I watch for a while as the edges of your hands make birds and rabbits. Then I kick you off the bed. You fly into the wall, spread-eagled, a black shadow that turns mournfully to look back at me, yellow eyes blinking.

I call Eileen. She comes over, her lips huge and red.

“He’s a bastard,” she says.

All around me, versions of you snort with derision.

“I can’t seem to get rid of him,” I say. “I feel like I’m going crazy.”

She picks up all the photos in the room and stuffs them into black plastic bags. We carry them outside together. We sit on the curb. She has brought a bottle of red wine, and we pass it back and forth, her lips staining wider.

“I haven’t drunk this much in ages,” she giggles. The black bags sit beside us.

I stop drinking but she keeps going until the bottle is drained. The night is a clean sort of cold. She leans against me.

“I can’t believe he left you like this,” she says.

“It’s okay,” I say, stroking her hair.

In the morning, the bags are scarred with claw marks, and our faces stare frozen at me from all over the street.

At work, I steal a nectarine, a ready meal, a family size pack of tiramisu, a science magazine, two bobble hats, and a basil plant. I put them in carrier bags and walk right out, the alarms singing behind me.

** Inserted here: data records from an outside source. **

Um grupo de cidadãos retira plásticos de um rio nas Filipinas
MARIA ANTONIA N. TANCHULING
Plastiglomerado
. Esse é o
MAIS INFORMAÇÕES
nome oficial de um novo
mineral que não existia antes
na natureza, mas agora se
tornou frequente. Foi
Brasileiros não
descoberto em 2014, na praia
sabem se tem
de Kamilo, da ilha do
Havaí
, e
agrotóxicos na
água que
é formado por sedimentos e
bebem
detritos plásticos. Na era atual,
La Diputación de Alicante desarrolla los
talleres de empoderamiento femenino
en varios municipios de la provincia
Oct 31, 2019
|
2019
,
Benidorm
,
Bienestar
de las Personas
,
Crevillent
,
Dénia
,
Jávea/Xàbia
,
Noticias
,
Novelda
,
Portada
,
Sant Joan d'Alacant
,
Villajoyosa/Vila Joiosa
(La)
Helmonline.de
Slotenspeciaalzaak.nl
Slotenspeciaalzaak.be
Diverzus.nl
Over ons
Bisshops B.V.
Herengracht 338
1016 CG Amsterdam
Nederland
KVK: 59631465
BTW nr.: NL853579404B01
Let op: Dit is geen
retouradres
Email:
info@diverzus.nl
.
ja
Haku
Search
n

The security guard waves at me, while he stops a mother with a pushchair and asks to see her receipt.

Outside, you wait for me like you always do, standing with your feet turned outward and your hands on your hips, leaning back and forth from the waist.

I swing my arms around you as if I am going to tackle you. Our shadows stretch and shrink in the pools of light cast by streetlamps and car headlights.

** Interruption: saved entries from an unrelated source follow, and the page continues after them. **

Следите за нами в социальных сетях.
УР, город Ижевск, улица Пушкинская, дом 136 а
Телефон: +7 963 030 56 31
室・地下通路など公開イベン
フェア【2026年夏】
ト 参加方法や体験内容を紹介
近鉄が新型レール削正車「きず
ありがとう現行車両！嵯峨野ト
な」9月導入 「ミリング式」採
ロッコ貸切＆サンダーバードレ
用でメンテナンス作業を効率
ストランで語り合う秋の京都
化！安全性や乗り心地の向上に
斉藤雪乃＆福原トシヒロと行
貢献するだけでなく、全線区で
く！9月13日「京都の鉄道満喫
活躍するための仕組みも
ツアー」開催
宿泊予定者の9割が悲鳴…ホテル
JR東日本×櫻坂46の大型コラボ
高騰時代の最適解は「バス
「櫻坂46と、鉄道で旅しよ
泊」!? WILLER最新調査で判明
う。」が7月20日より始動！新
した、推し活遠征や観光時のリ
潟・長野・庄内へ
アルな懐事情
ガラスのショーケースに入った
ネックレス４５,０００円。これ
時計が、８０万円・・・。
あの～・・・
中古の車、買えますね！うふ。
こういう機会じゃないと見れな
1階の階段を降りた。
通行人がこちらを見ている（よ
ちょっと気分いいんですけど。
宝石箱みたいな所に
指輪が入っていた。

We walk farther than we have ever walked together, and then I walk along alone. When I peek over my shoulder, there is a row of you stretched out as far as I can see, like a dark stripe over the roofs of the houses and the shops and the cars and the streetlights. You all stand in the same way, looking down and shifting every so often from one foot to the other, so that the entire horizon scintillates for a moment before settling.

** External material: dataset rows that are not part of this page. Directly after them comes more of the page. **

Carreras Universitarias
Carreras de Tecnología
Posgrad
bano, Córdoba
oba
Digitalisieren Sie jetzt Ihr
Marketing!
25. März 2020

I walk until I reach the roundabout that leads to the motorway. I run across the lanes, my heart scraping against my skin.

In the centre, I lie down on the concrete. The cars whiz round.

I feel cinematic with emptiness. As if I’m levitating, so minutely that no one would notice it. I feel like I never touch the ground.

Eileen finds me in aisle nineteen. Before I know what is happening, she has fished into my trouser pocket and retrieved a travel-size pack of make-up remover wipes, and a set of red plastic measuring spoons.

“I could hear this clacking together from aisle six,” she says. She pushes the largest spoon up to my forehead.

“You are being a silly girl,” she says. She prods the spoon onto my head with emphasis on each word. “You-are-still-here.”

I think of Eileen, drunk in the road.

I sit down in the middle of the aisle. Tupperwares reflect a blueish light. It’s strangely peaceful sitting on the floor, looking at everything rising.

“What does it feel like?” Eileen asks.

I shake my head. “It feels like a plaster being slowly ripped off. I guess.”